Lack of Documentation?

[Quercus]

Apologies for sounding like an idiot here, but I can't help feeling that the permissions system used in TS3 is needlessly complicated and is accompanied by an apparent lack of clear documentation.

In TS2 permissions were frustrating because you had set access levels in which you could only remove of grant a limited number of predefined permissions, there was no flexibility in being able to assign certain permissions from higher-level access.

With TS3 it has gone from the sublime to the ridiculous with a hideously complicated (but very flexible) permissions system that seems to be compounded by a complete lack of coherent documentation.

You now have the five different layers of access (Server Group, Client, Channel, Channel Group, Channel Client) some with predefined groups with different access levels and all of those with what appears to be a greatly expanded range of access that not only can be granted, skipped or removed, but can also be set at different power levels (and don't even get me started trying to figure out what the hell the point of the identities and security levels function is).

What appears to be lacking in all this is a simple, clear description of the system; what the typical functionality and intended use for the predefined groups are, what the token system is and how it works, what the different power levels are and what they do - the basic things that make any setup user friendly.

And why is there no copy feature for groups?
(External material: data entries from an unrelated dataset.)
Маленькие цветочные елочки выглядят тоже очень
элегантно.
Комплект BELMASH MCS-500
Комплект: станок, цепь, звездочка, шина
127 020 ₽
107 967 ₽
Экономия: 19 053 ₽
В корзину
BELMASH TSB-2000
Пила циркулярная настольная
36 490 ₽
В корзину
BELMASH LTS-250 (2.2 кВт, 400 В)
If I want to set up a custom group that has some permission settings altered from the default group, why can't I copy an existing group then change what I want to?
Why do I have to create a new blank group and then try and figure out what permissions they need from scratch?

I have checked through what documentation I have found on this system (and read many of the posts on this forum) but it all seems as clear as mud and it shouldn't be.
I appreciate this is a beta version of the code but there must be some guides on how to use the permission system from within TS3 out there?

[Birdie]

(and don't even get me started trying to figure out what the hell the point of the identities and security levels function is).
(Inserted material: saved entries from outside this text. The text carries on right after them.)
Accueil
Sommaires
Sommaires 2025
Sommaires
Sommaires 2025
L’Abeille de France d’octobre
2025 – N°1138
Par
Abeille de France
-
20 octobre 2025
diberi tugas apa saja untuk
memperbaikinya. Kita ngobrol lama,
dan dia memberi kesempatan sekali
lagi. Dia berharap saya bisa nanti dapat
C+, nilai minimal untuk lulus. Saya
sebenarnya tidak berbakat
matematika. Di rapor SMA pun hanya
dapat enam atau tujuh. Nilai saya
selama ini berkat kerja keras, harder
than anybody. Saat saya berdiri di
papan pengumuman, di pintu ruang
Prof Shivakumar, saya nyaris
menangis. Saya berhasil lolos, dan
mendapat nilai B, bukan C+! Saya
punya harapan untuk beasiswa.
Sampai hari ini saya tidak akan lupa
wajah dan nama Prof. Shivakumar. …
Excerpt from the doc/token_guide.txt that comes with each server binary.

The mechanism controlling user permissions on a TeamSpeak 3 server is fundamentally different than in TeamSpeak 2.
In TeamSpeak 2 individual users were added to the servers database and permissions bound to a user login name and password. In TeamSpeak 3 user login names and passwords no longer exist. Instead users connect to a virtual server providing just a nickname, which is only used for how to display the user to others but in no way related to access control. To indentify a user on a TeamSpeak 3 virtual server, a public key encryption mechanism is used:
When the Client is started for the first time, it automatically creates a key pair consisting of a public and a private key. The first time a new user connects to a virtual server, his client will automatically send his public key to the server. The virtual server creates an unique identifier from this public key and stores this identifier in its database. So instead of identification with login and password, a TeamSpeak 3 server identifies users by their unique ID.
Should the user delete his private key and create a new one when connecting, he will be treated as a new individual by the server.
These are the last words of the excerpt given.